Why did you build this? Any particular motivating experience? At $WORK, we use Jest to run each test suite in its own process. The places we struggle with isolation are for integration tests that read/write from the DB, so I’m curious what kinds of issues motivated container-per-test.

Are you going to sell it somehow?

Does it work nested inside Docker? I already have a CI setup that stripes batches of tests across worker containers.

nfachan · 2024-07-10T03:38:43 1720582723

At my previous company, we had a lot of tests. They were a mix of C and Python. Running all of them on a single machine took on the order of an hour or more. Even just limiting the tests run to those that could theoretically be affected by your change could take minutes or even tens of minutes.

We ended up building a shared cluster of ~1000 cores that was available to all developers, and that was used by CI. This changed our developers' workflows quite a bit. It was now possible to run large amounts of tests regularly: like every few minutes instead of a once or twice a day. This in turn encouraged developers to write more tests and do more test-driven development.

On top of that, having the cluster available provided other benefits.

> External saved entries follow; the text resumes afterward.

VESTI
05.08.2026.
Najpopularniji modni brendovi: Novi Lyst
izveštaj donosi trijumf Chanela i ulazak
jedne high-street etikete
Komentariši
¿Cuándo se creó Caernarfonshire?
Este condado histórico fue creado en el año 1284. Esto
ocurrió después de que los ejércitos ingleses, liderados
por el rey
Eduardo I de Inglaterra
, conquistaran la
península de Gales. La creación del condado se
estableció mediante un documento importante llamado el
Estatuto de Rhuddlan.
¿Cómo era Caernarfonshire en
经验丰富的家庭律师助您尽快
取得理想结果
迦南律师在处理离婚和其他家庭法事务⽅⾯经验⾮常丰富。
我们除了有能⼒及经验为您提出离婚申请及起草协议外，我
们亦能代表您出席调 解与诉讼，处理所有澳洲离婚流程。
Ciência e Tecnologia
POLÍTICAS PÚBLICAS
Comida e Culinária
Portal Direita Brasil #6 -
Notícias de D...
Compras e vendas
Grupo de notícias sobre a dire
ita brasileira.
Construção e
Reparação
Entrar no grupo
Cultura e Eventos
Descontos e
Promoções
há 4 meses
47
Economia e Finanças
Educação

If a test was flakey, it was easy to run it tens or even hundreds of thousands of times, making it easy to reproduce and identify the bug. We also occasionally did Monte Carlo simulations, and it was really handy to have a lot of cores available for general developer use.

I got used to working that way and I've missed it since I left that company. So this project is an attempt to make a more general-purpose implementation of that system. I hope others will find similar workflows that make them more productive using this system or something like it.

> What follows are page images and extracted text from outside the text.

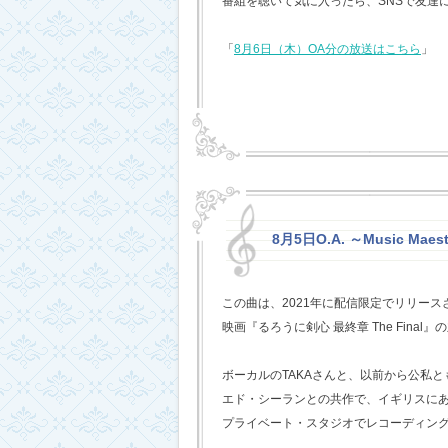
番組を聴いて気に入ったら、SNSで友達
「
8月6日（木）OA分の放送はこちら
」
8月5日O.A. ～Music Mae
この曲は、2021年に配信限定でリリー
映画『るろうに剣心 最終章 The Fina
ボーカルのTAKAさんと、以前から公私
エド・シーランとの共作で、イギリスに
プライベート・スタジオでレコーディン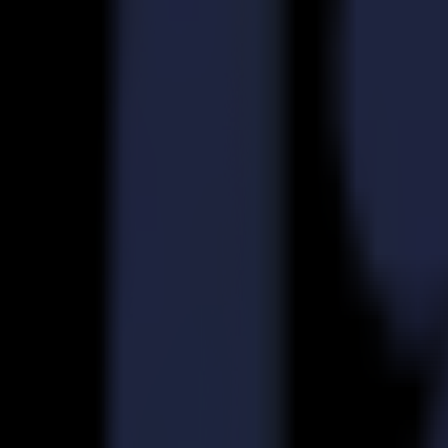
Découpeurs Laser
Série L
L1810
L3214
Applications
Applications
Toutes les applications
Enseigne & Affichage
Industriel
Emballage
Textile
Matériaux
Matériaux
Tous les matériaux
Matériaux rigides
Matériaux flexibles
Matériaux spéciaux
Logiciel
Logiciel
GoSuite
GoSign Plotters de Découpe
GoProduce Flatbeds
GoProduce Laser
GoConnect Automation
GoData Management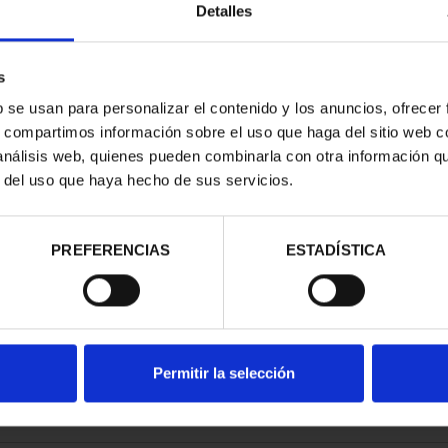
Detalles
s
b se usan para personalizar el contenido y los anuncios, ofrecer
s, compartimos información sobre el uso que haga del sitio web 
E PROVINCIA
 análisis web, quienes pueden combinarla con otra información q
COMPLET...
r del uso que haya hecho de sus servicios.
,00 €
PREFERENCIAS
ESTADÍSTICA
Permitir la selección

Regarding the container-per-test idea. It really comes about because it's the obvious way to package up jobs to submit them to a cluster. Plus, it makes tests reproducible for all developers in a project, and between developer machines and CI. Using Linux namespaces, the overhead of running tests in individual containers isn't much more than running tests in individual processes.

nfachan · 2024-07-10T03:42:46 1720582966

I forgot to answer your two other questions.

Maelstrom is open source and we plan to keep it that way. We may look at ways of selling access to a hosted cluster as service. Test running is very elastic, and could benefit from having an elastic service to support it.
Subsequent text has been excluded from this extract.